We’ve remained quiet on this issue until now because we wanted to be absolutely clear about the situation before weighing in. I love to use automotive metaphors, so I’m going to apply one here to describe this situation because I think it helps put the whole mess in perspective:
You’re a muscle-car buff and you decide to test drive the new 2015 Dodge Charger Hellcat. The car is advertised as a supercharged 8-cylinder, 6.2 Liter Hemi engine with 24 valves that produces 707 horsepower at 6,000 RPM. It’s one of the most powerful cars you can buy for the dollar, achieving 0-60 MPH in under three seconds and a quarter-mile in under 12 seconds. You take it for a test drive, you fall in love with the car, and you buy it. In the months to follow, you remain quite pleased with your purchase and the performance the car provides.
It later comes out that Dodge made a mistake on its marketing materials: the engine has 16 valves, not 24. It still produces 707 horsepower at 6,000 RPM though, and it still offers the same amazing road performance that it did the day you bought it. It’s still one of the fastest cars you could purchase for the dollar. But you can no longer say you own a 24-valve V8.

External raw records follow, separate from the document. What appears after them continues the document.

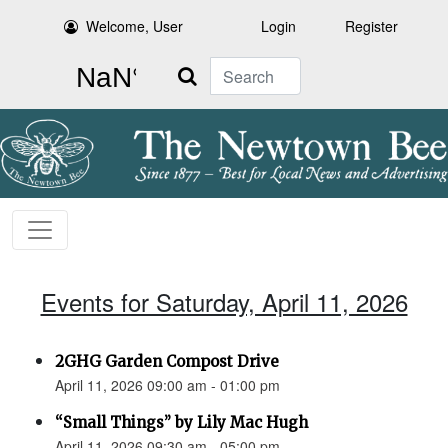
Welcome, User
Login
Register
Search
Events for Saturday, April 11, 2026
2GHG Garden Compost Drive
April 11, 2026 09:00 am - 01:00 pm
“Small Things” by Lily Mac Hugh
April 11, 2026 09:30 am - 05:00 pm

It’s upsetting. But does it make the Charger Hellcat a worse car that it was before you found out? Practically, no, as performance is unchanged. But it leaves a bad taste in your mouth. For Dodge, it would be a PR nightmare. Some Charger Hellcat owners would feel lied to, despite the fact that their car is every bit as fast as they expected it to be in the first place.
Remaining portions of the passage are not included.